> **Directions**:
Every line in the records below between the one holding "ELECTROLUX LF75 /" and the one holding "DF34/DF35|DF36 EMICOL", inclusive, is to be set down exactly; all other lines are to be left out.

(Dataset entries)
*****

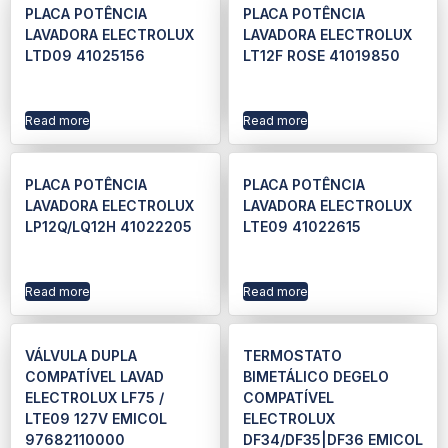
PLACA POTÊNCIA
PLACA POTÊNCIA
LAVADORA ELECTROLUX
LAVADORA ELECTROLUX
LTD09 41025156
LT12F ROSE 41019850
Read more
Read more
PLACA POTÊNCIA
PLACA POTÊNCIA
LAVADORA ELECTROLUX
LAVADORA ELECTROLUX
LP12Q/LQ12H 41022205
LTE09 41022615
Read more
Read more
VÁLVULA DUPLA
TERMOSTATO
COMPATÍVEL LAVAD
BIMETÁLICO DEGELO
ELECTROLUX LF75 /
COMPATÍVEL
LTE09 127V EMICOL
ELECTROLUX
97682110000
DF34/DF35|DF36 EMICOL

*****

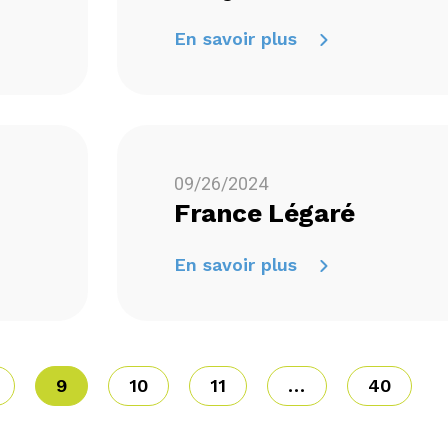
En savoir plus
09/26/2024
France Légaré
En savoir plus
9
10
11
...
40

*****

> **Task response**:
ELECTROLUX LF75 /
COMPATÍVEL
LTE09 127V EMICOL
ELECTROLUX
97682110000
DF34/DF35|DF36 EMICOL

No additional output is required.